# KA24E new cam, now low compression



## pedrobabone (May 4, 2019)

Hello Nissan experts,

I have a 1995 Nissan Pickup, this thing has been kicking my butt left and right but, I am determined to get the thing running. 

So, time for the down and dirty. I have replaced the timing chain, oil pump and water pump. It has been running fine until, the lifters decided to make a ruckus so, I replaced the rocker arms, the camshaft and the rocker arm shafts. Now it runs like shit, has low compression on cylinder 1 (0 psi) and 4 (70 psi).The timing is spot on, the distributor is timed properly. 

Could the new cam or rocker arms possibly create a low compression scenario on 2 cylinders? I did buy the parts from an online parts provider, the cam is from DNJ. I would test with the old cam but, it looks like part of the cam that centers the timing chain gear on the cam is broken and is will not work anymore. 

Any advice is much appreciated.

Thanks in advance.


----------



## rogoman (Dec 16, 2004)

The low compression in cyls 1 and 4 could be due to the hydraulic lifters having air in them which results in valves not fully opening. The lifters need to be purged of any air in them. Here are some video clips on how to do this:


----------



## saudade (Apr 10, 2010)

Sorry but I'm confused. You say the lifters started making a ruckus so you changed everything except the lifters?

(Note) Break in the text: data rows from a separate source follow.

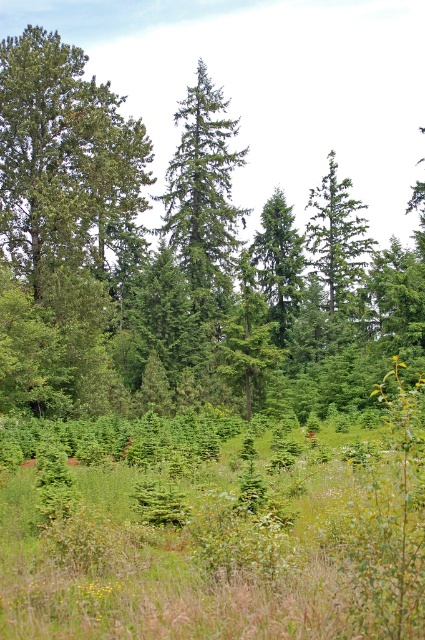 Question: Which object is the farthest from the green matte tree at upper right?

Choices:
 (A) green matte tree at center
 (B) green leafy tree at upper center

Answer: (B)

Question: From the image, what is the correct spatial relationship of green leafy tree at upper center in relation to green matte tree at upper right?

Choices:
 (A) left
 (B) right

Answer: (A)

Question: Which object appears closest to the camera in this image?

Choices:
 (A) green matte tree at center
 (B) green matte tree at upper right

Answer: (B)

Question: Which point is farther from the camera taking this photo?

Choices:
 (A) (342, 292)
 (B) (263, 214)

Answer: (B)

Question: Is green leafy tree at upper center above green matte tree at center?

Choices:
 (A) yes
 (B) no

Answer: (A)

Question: Is green matte tree at upper right to the left of green matte tree at center from the viewer's perspective?

Choices:
 (A) yes
 (B) no

Answer: (B)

I see your compression test results. I think you should do a leak down test before you rip it apart again.


----------



## pedrobabone (May 4, 2019)

Thanks rogoman, this helped with cylinder 4 but, cylinder 1 still had low compression. I decided to put the old rocker arms back on just for cylinder 1 and now I have compression. I guess the lesson to learn from this experience is don't buy cheap and expect quality.

Saudade, the rocker arms and the lifters on the ka24e are one in the same.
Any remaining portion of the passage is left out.